*Requirement*: Line filter on the word "solicitar": copy each matching line from the entries.

** Material provided follows **

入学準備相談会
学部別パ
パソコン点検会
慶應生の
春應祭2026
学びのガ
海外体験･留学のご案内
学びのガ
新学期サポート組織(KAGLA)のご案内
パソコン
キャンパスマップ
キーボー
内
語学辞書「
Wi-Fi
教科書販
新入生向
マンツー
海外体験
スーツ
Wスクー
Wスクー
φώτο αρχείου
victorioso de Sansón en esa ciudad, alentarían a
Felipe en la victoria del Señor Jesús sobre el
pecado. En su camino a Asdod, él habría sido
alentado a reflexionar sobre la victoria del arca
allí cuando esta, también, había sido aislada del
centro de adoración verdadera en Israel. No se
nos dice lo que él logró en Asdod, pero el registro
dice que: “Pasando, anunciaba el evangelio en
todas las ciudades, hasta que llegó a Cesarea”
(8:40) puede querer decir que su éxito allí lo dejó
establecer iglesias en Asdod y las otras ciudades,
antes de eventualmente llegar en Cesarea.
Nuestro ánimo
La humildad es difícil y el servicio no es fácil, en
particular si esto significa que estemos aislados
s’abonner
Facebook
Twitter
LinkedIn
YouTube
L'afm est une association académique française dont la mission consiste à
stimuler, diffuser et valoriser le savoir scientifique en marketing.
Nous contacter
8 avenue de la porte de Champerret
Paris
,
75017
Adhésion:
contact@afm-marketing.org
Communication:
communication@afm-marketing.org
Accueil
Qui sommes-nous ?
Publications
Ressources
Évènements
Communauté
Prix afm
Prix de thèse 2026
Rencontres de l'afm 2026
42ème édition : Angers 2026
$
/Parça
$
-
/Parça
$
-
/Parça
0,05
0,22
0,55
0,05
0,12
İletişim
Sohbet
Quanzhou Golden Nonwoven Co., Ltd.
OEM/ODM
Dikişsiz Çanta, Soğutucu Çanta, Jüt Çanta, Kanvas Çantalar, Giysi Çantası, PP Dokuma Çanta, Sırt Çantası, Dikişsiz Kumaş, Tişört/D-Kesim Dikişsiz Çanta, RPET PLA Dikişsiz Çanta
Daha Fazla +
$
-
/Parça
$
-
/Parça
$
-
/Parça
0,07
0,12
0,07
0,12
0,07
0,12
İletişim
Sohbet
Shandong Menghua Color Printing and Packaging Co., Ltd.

** End of Material provided **
** Material provided follows **

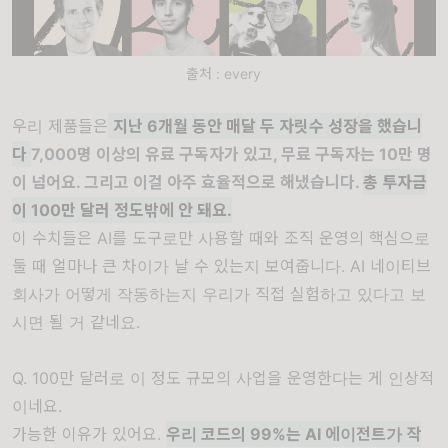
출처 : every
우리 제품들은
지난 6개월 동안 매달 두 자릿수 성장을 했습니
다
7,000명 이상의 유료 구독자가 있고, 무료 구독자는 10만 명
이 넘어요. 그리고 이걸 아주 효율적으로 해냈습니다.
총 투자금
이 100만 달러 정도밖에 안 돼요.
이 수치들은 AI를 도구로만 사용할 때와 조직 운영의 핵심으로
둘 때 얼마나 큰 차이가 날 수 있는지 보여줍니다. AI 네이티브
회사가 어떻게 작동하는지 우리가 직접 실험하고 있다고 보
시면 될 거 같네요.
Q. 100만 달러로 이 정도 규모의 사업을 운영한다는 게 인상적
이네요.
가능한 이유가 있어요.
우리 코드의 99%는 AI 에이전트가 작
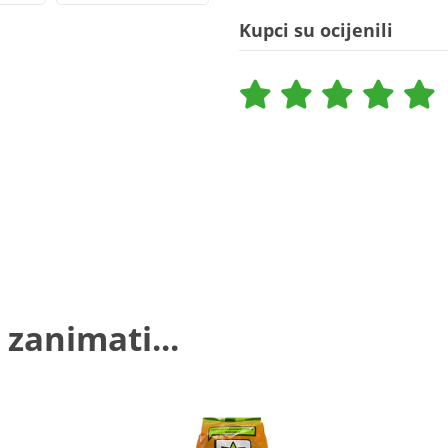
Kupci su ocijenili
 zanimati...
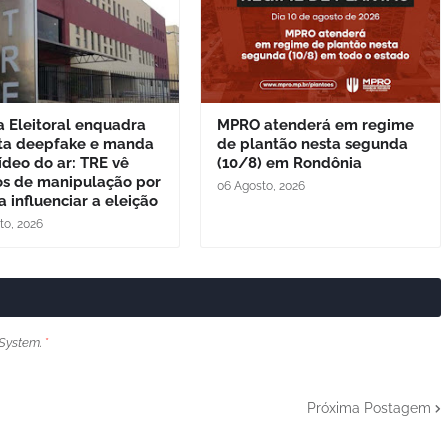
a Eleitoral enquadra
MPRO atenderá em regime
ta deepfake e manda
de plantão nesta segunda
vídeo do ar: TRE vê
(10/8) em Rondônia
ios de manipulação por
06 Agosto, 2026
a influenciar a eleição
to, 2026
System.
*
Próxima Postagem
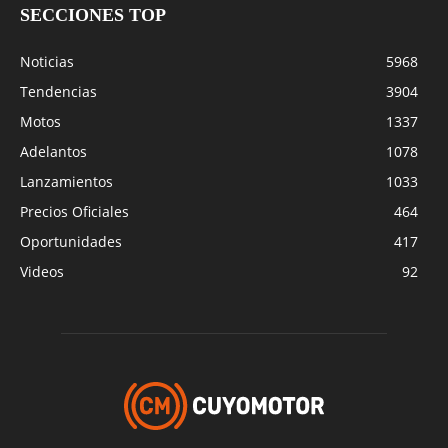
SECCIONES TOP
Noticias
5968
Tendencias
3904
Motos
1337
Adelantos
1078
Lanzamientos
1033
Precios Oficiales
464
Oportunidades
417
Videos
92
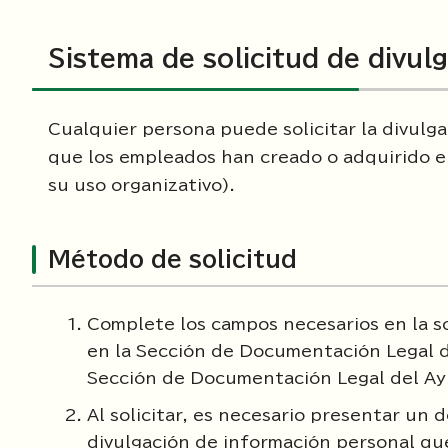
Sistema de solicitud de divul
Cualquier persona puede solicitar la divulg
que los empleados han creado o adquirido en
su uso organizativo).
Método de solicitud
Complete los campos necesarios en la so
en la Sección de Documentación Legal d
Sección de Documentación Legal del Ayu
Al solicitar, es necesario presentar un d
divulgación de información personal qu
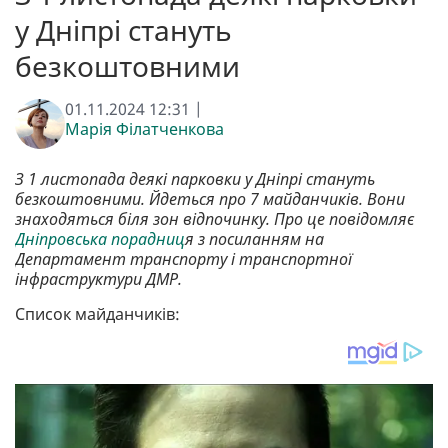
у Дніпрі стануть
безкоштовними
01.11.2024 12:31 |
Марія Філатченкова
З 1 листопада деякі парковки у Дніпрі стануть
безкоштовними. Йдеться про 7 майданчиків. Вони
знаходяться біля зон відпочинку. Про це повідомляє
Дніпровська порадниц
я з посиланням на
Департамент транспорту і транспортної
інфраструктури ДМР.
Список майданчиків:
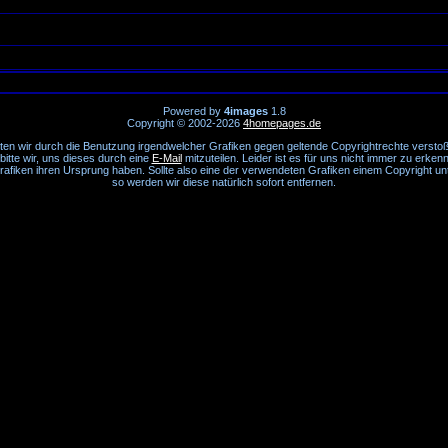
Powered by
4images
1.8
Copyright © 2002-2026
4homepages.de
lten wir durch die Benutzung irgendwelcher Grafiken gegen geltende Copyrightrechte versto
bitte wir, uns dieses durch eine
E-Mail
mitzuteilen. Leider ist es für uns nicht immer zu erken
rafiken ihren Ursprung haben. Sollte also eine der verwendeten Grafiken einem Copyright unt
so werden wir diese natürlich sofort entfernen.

** End of Material provided **

*Result*:
Cualquier persona puede solicitar la divulg
Al solicitar, es necesario presentar un d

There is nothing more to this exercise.